Acne and Acne Scars
Acne vulgaris is a chronic inflammatory skin disease that occurs due to blockage of pilosebaceous unit (i.e hair follicle with sebaceous gland). Since face, chest and upper back have the highest density of these pilosebaceous units, acne presents most commonly in these regions. Most common age group involved is 15-30 years, however it may also present in later stages of life.
Acne can present as
- Comedones (blackheads & white heads)
Inflammatory lesions, if not treated early can heal with pigmentation and scarring. Acne scars can be
- Atrophic (depressed scars) or
- Hypertrophic (elevated scars)
Types of atrophic scars:
- Ice pick
- Box car
Although acne vulgaris is a clinical diagnosis, investigations are advised in special cases :
- In individuals suspected of acne resulting from hormonal imbalance- a PCOS profile can be advised.
- In resistant/ unresponsive cases, a culture may be taken from the lesion to rule out gram negative folliculitis.
Management of acne depends on the type of lesions present and the grade.

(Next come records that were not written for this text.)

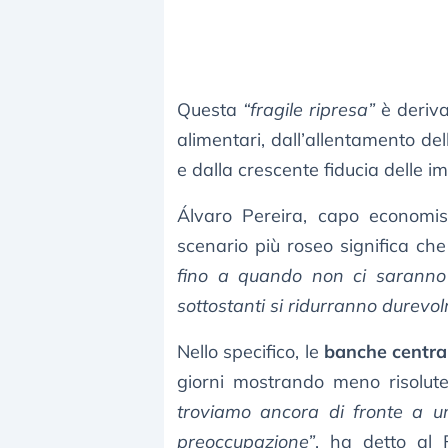
Questa
“fragile ripresa”
è deriva
alimentari, dall’allentamento del
e dalla crescente fiducia delle 
Álvaro Pereira, capo economis
scenario più roseo significa che
fino a quando non ci saranno c
sottostanti si ridurranno durevo
Nello specifico, le
banche centra
giorni mostrando meno risolute
troviamo ancora di fronte a un
preoccupazione”
, ha detto al 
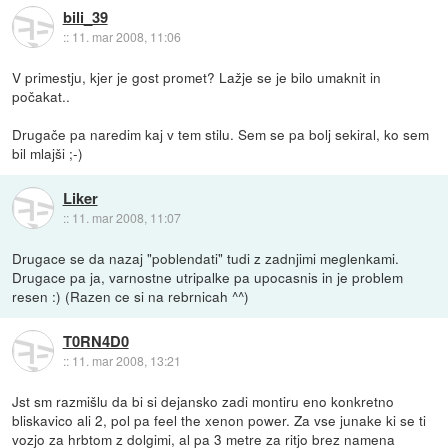
bili_39
::
11. mar 2008, 11:06
V primestju, kjer je gost promet? Lažje se je bilo umaknit in
počakat..
Drugače pa naredim kaj v tem stilu. Sem se pa bolj sekiral, ko sem
bil mlajši ;-)
Liker
::
11. mar 2008, 11:07
Drugace se da nazaj "poblendati" tudi z zadnjimi meglenkami.
Drugace pa ja, varnostne utripalke pa upocasnis in je problem
resen :) (Razen ce si na rebrnicah ^^)
T0RN4D0
::
11. mar 2008, 13:21
Jst sm razmišlu da bi si dejansko zadi montiru eno konkretno
bliskavico ali 2, pol pa feel the xenon power. Za vse junake ki se ti
vozjo za hrbtom z dolgimi, al pa 3 metre za ritjo brez namena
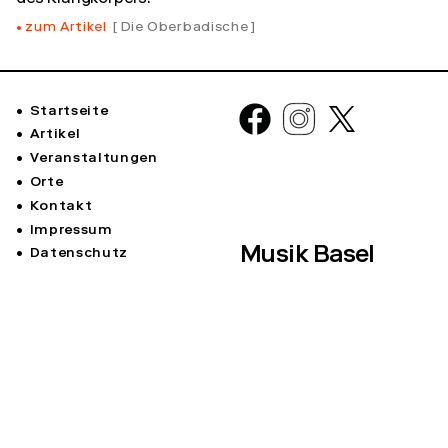
zum Artikel
Die Oberbadische
Startseite
Artikel
Veranstaltungen
Orte
Kontakt
Impressum
Musik Basel
Datenschutz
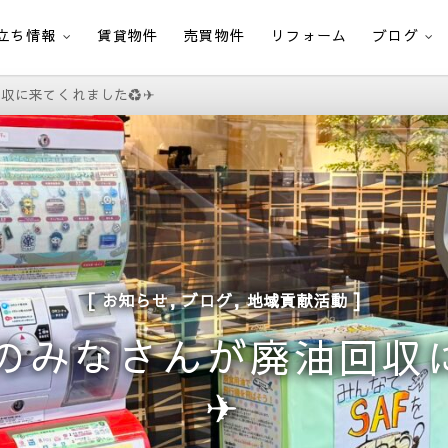
立ち情報
賃貸物件
売買物件
リフォーム
ブログ
収に来てくれました♻️✈
,
,
お知らせ
ブログ
地域貢献活動
のみなさんが廃油回収
✈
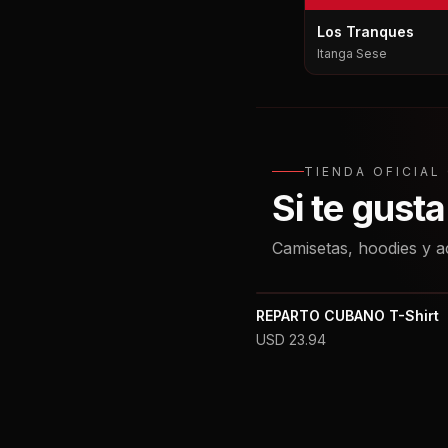
Los Tranques
Itanga Sese
TIENDA OFICIA
Si te gust
Camisetas, hoodies y a
REPARTO CUBANO T-Shirt
USD
23.94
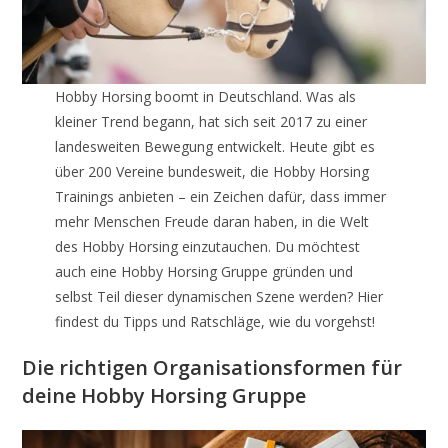
Hobby Horsing boomt in Deutschland. Was als
kleiner Trend begann, hat sich seit 2017 zu einer
landesweiten Bewegung entwickelt. Heute gibt es
über 200 Vereine bundesweit, die Hobby Horsing
Trainings anbieten – ein Zeichen dafür, dass immer
mehr Menschen Freude daran haben, in die Welt
des Hobby Horsing einzutauchen. Du möchtest
auch eine Hobby Horsing Gruppe gründen und
selbst Teil dieser dynamischen Szene werden? Hier
findest du Tipps und Ratschläge, wie du vorgehst!
Die richtigen Organisationsformen für
deine Hobby Horsing Gruppe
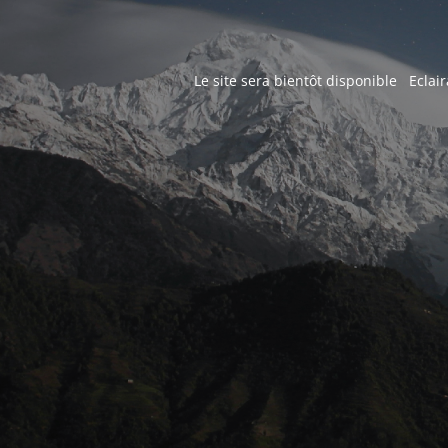
Le site sera bientôt disponible Eclair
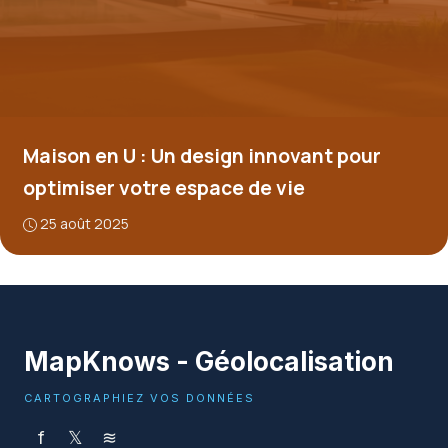
Maison en U : Un design innovant pour
optimiser votre espace de vie
25 août 2025
MapKnows - Géolocalisation
CARTOGRAPHIEZ VOS DONNÉES
f
𝕏
≋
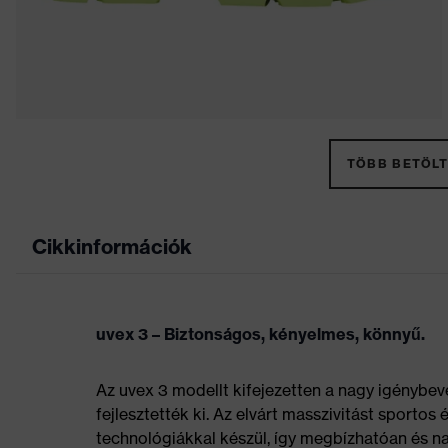
TÖBB BETÖLT
Cikkinformációk
uvex 3 – Biztonságos, kényelmes, könnyű.
Az uvex 3 modellt kifejezetten a nagy igénybev
fejlesztették ki. Az elvárt masszivitást sportos
technológiákkal készül, így megbízhatóan és nag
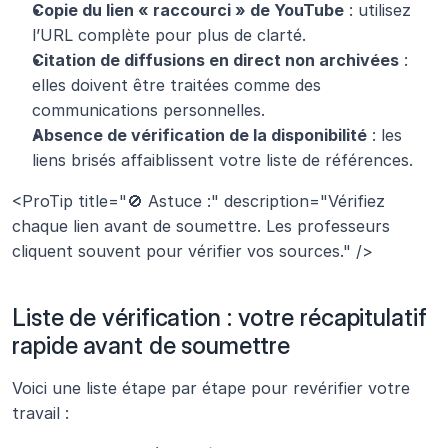
Copie du lien « raccourci » de YouTube
 : utilisez 
l’URL complète pour plus de clarté.
Citation de diffusions en direct non archivées
 : 
elles doivent être traitées comme des 
communications personnelles.
Absence de vérification de la disponibilité
 : les 
liens brisés affaiblissent votre liste de références.
<ProTip title="🚫 Astuce :" description="Vérifiez 
chaque lien avant de soumettre. Les professeurs 
cliquent souvent pour vérifier vos sources." />
Liste de vérification : votre récapitulatif 
rapide avant de soumettre
Voici une liste étape par étape pour revérifier votre 
travail :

- Grade 1 (mainly comedones, few papules): topical retinoid/ benzyl peroxide
- Grade 2 (mainly papules, few pustules): in addition, topical anti bacterial is added
- Grade 3 (many papules, pustules, few nodules): oral antibiotics along with topical
- Grade 4 (nodulocystic) : oral antibiotics, oral retinoids and topical treatment.
Supplementary modalities of treatment include
- Comedone extraction
- Superficial chemical peels : salicylic/ glycolic acid peels
- Photodynamic therapy
- Intralesional steroids for nodulocystic lesions
Management options for acne scars include:
- Aesthetic approach: chemical peels, microdermabrasion, fillers
- Surgical approach: subcision, punch excision, dermal grafting, fat graft, microneedling, TCA-CROSS
- Laser resurfacing: ablative, non ablative, fractional.
The choice of treatment depends on the type and depth of acne scars. Sometimes different therapies need to be combined for each patient, to achieve optimal results.